What lines in the data hold the string "vendedores"? Show them.

(Stored data entries)
....

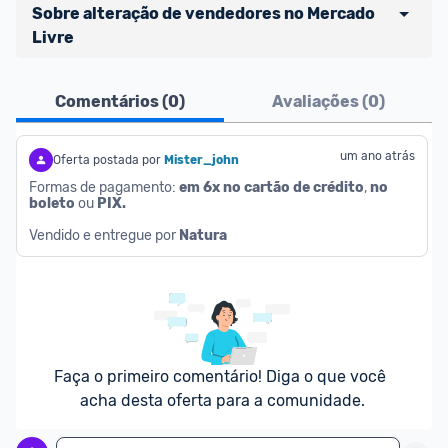
Sobre alteração de vendedores no Mercado 
Livre
Atenção comunidade!
Comentários (
0
)
Avaliações (
0
)
Vocês já sabem que no Promobit nós fazemos uma 
avaliação de todos os sellers e lojas que são 
divulgados na plataforma. Em todas as ofertas 
um ano atrás
Oferta postada por
Mister_john
vendidas por um marketplace, nós indicamos no 
Formas de pagamento: 
em 6x no cartão de crédito
, 
no 
boleto
 ou 
PIX.
campo "Informações adicionais" o 
vendedor 
do 
produto e sinalizamos através da tag 
Vendido e entregue por 
Natura
[Marketplace], que fica logo abaixo do título da 
oferta.
Porém, ao clicar em “Ir à loja” em uma oferta do 
Mercado Livre , você pode ser redirecionado(a) 
para anúncios de diferentes vendedores (dinâmica 
Faça o primeiro comentário! Diga o que você 
do Mercado Livre). Por isso, fique atento e sempre 
acha desta oferta para a comunidade.
confira se o vendedor do qual você está 
adquirindo o produto 
é o mesmo indicado na 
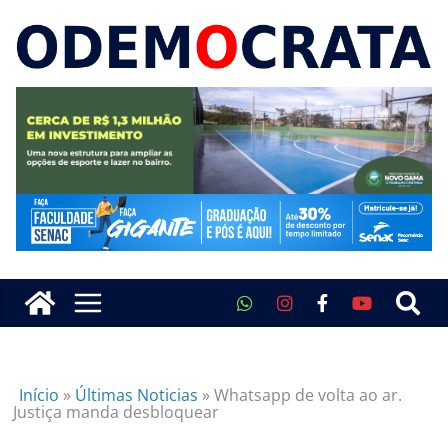
Início
»
Últimas Noticias
»
Whatsapp de volta ao ar.
Justiça manda desbloquear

....

▸ EXERCISE RESULT
Sobre alteração de vendedores no Mercado 
para anúncios de diferentes vendedores (dinâmica 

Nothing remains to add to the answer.